Raggiunto in extremis all’Onu un accordo sul Trattato per la protezione dell’Alto mare (lo spazio marino che si estende oltre le acque territoriali), ecosistema che produce metà dell’ossigeno che respiriamo, rappresenta il 95% della biosfera terrestre e assorbe anidride carbonica come nessun altro bacino sulla terra.
L’accordo è stato definito un giorno dopo la scadenza prevista per la sessione di negoziati iniziata al Palazzo di Vetro lo scorso 20 febbraio, dopo una maratona di 38 ore di trattative non stop. La presidente della conferenza Rena Lee ha annunciato il raggiungimento di un accordo. Prossimamente, i delegati dei Paesi si incontreranno per adottare formalmente il testo che non può essere rinegoziato.

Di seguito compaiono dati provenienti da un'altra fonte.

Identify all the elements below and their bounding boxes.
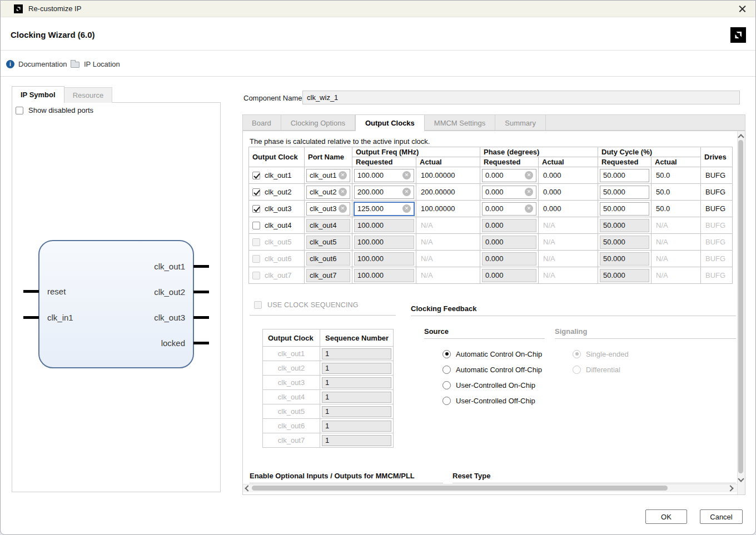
clk_out7-freq-requested-field: 100.000	[354, 269, 414, 282]
radio-automatic-control-off-chip[interactable]: Automatic Control Off-Chip	[442, 364, 542, 375]
clear-icon[interactable]	[525, 188, 533, 196]
show-disabled-ports-checkbox[interactable]	[16, 107, 23, 114]
ip-location-label: IP Location	[84, 60, 120, 68]
horizontal-scrollbar-thumb[interactable]	[252, 486, 668, 491]
clk_out4-port-name-field: clk_out4	[306, 219, 350, 232]
clk_out5-label: clk_out5	[265, 238, 291, 246]
actual-value: N/A	[416, 254, 480, 263]
sequence-table: Output ClockSequence Number clk_out1 1 c…	[262, 329, 394, 448]
clk_out5-drives-select: BUFG	[701, 238, 732, 246]
radio-icon[interactable]	[442, 381, 451, 389]
clear-icon[interactable]	[402, 204, 411, 213]
use-clock-sequencing-label: USE CLOCK SEQUENCING	[267, 301, 359, 309]
clear-icon[interactable]	[402, 188, 411, 196]
clk_out5-port-name-field: clk_out5	[306, 236, 350, 249]
info-icon: i	[6, 60, 14, 68]
use-clock-sequencing: USE CLOCK SEQUENCING	[254, 301, 359, 309]
divider	[250, 483, 443, 483]
clear-icon[interactable]	[339, 204, 347, 213]
tab-summary[interactable]: Summary	[495, 115, 546, 131]
sequence-row-clk_out7: clk_out7 1	[263, 433, 394, 448]
clk_out2-port-name-field[interactable]: clk_out2	[306, 186, 350, 199]
divider	[411, 316, 736, 316]
clk_out6-seq-label: clk_out6	[263, 419, 320, 433]
clk_out7-enable-checkbox	[252, 272, 260, 279]
signaling-title: Signaling	[555, 327, 588, 336]
clk_out1-enable-checkbox[interactable]	[252, 172, 260, 179]
radio-label: Automatic Control Off-Chip	[456, 366, 542, 374]
clk_out3-label: clk_out3	[265, 204, 291, 213]
folder-icon	[71, 62, 79, 68]
tab-board[interactable]: Board	[242, 115, 281, 131]
clk_out1-pin-label: clk_out1	[106, 262, 185, 271]
show-disabled-ports[interactable]: Show disabled ports	[16, 106, 93, 114]
clk_out3-drives-select[interactable]: BUFG	[701, 204, 732, 213]
clk_out4-label: clk_out4	[265, 221, 291, 229]
tab-resource[interactable]: Resource	[64, 87, 113, 103]
clk_out1-drives-select[interactable]: BUFG	[701, 171, 732, 179]
actual-value: N/A	[651, 221, 700, 229]
vertical-scrollbar-thumb[interactable]	[738, 140, 743, 473]
documentation-button[interactable]: i Documentation	[6, 59, 67, 69]
close-icon[interactable]	[737, 3, 749, 15]
clk_out3-freq-requested-field[interactable]: 125.000	[354, 202, 415, 216]
clk_out2-drives-select[interactable]: BUFG	[701, 188, 732, 196]
tab-clocking-options[interactable]: Clocking Options	[281, 115, 355, 131]
clk_out3-port-name-field[interactable]: clk_out3	[306, 202, 350, 216]
clk_out1-freq-requested-field[interactable]: 100.000	[354, 169, 414, 182]
tab-ip-symbol[interactable]: IP Symbol	[12, 86, 64, 103]
clk_out1-port-name-field[interactable]: clk_out1	[306, 169, 350, 182]
radio-user-controlled-off-chip[interactable]: User-Controlled Off-Chip	[442, 395, 535, 406]
clk_out6-duty-requested-field: 50.000	[600, 252, 649, 266]
clear-icon[interactable]	[525, 171, 533, 179]
clear-icon[interactable]	[339, 171, 347, 179]
clk_out7-drives-select: BUFG	[701, 271, 732, 279]
clk_out6-freq-requested-field: 100.000	[354, 252, 414, 266]
actual-value: 0.000	[539, 171, 598, 179]
clk_out4-enable-checkbox[interactable]	[252, 222, 260, 229]
radio-icon[interactable]	[442, 366, 451, 374]
left-tab-bar: IP SymbolResource	[12, 86, 112, 103]
output-clocks-panel: The phase is calculated relative to the …	[242, 131, 745, 495]
radio-user-controlled-on-chip[interactable]: User-Controlled On-Chip	[442, 379, 535, 391]
clk_out1-phase-requested-field[interactable]: 0.000	[482, 169, 536, 182]
clk_out2-freq-requested-field[interactable]: 200.000	[354, 186, 414, 199]
clk_out2-phase-requested-field[interactable]: 0.000	[482, 186, 536, 199]
clear-icon[interactable]	[402, 171, 411, 179]
clk_out2-seq-label: clk_out2	[263, 361, 320, 376]
clk_out3-sequence-field: 1	[322, 377, 391, 388]
output-clock-row-clk_out2: clk_out2 clk_out2 200.000 200.00000 0.00…	[249, 184, 733, 201]
sequence-row-clk_out1: clk_out1 1	[263, 347, 394, 361]
ok-button[interactable]: OK	[645, 509, 687, 524]
clk_out4-freq-requested-field: 100.000	[354, 219, 414, 232]
clk_out3-duty-requested-field[interactable]: 50.000	[600, 202, 649, 216]
clk_out2-enable-checkbox[interactable]	[252, 188, 260, 196]
divider	[452, 483, 736, 483]
tab-output-clocks[interactable]: Output Clocks	[355, 114, 425, 131]
tab-mmcm-settings[interactable]: MMCM Settings	[425, 115, 495, 131]
show-disabled-ports-label: Show disabled ports	[28, 106, 93, 114]
clk_out7-port-name-field: clk_out7	[306, 269, 350, 282]
cancel-button[interactable]: Cancel	[700, 509, 743, 524]
radio-icon[interactable]	[442, 397, 451, 405]
clear-icon[interactable]	[339, 188, 347, 196]
clk_out4-duty-requested-field: 50.000	[600, 219, 649, 232]
clk_out1-duty-requested-field[interactable]: 50.000	[600, 169, 649, 182]
radio-automatic-control-on-chip[interactable]: Automatic Control On-Chip	[442, 348, 542, 359]
clear-icon[interactable]	[525, 204, 533, 213]
radio-icon[interactable]	[442, 350, 451, 358]
clk_out2-duty-requested-field[interactable]: 50.000	[600, 186, 649, 199]
clk_out1-sequence-field: 1	[322, 348, 391, 359]
actual-value: N/A	[651, 254, 700, 263]
clk_out3-enable-checkbox[interactable]	[252, 205, 260, 213]
radio-differential: Differential	[573, 364, 620, 375]
clk_out1-port-stub	[193, 265, 209, 268]
clk_out6-sequence-field: 1	[322, 421, 391, 432]
clocking-feedback-title: Clocking Feedback	[411, 304, 476, 313]
clk_out7-seq-label: clk_out7	[263, 433, 320, 448]
ip-symbol-block	[38, 240, 194, 368]
ip-location-button[interactable]: IP Location	[71, 59, 120, 69]
documentation-label: Documentation	[18, 60, 67, 68]
output-clock-row-clk_out3: clk_out3 clk_out3 125.000 100.00000 0.00…	[249, 201, 733, 217]
clk_out3-phase-requested-field[interactable]: 0.000	[482, 202, 536, 216]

L’intesa, raggiunta grazia a una inedita coalizione fra Ue, Usa, Gb e Cina, prevede la protezione di un terzo dei mari entro il 2030, come previsto dall’impegno, tuttavia non vincolante, preso dalla Conferenza dell’Onu sulla biodiversità. E’ stato formalizzato il quadro giuridico per istituire zone marine protette e prevista una conferenza delle parti (Cop) che si riunirà periodicamente per discutere di biodiversità e governance. L’accordo riguarda quasi i due terzi degli oceani oltre le acque territoriali dei Paesi.

I negoziati si erano incagliati sulla condivisione delle risorse genetiche marine (il genoma di coralli, spugne, batteri) e gli eventuali profitti generati dalla loro commercializzazione in farmaci e cosmetici per esempio, e la procedura per la creazione di zone marine protette. L’Unione europea ha messo sul tavolo 40 milioni di dollari per facilitare la ratifica e l’attuazione iniziale dell’accordo. Il Trattato segue la Convenzione Onu sul diritto del mare sottoscritto nel 1982.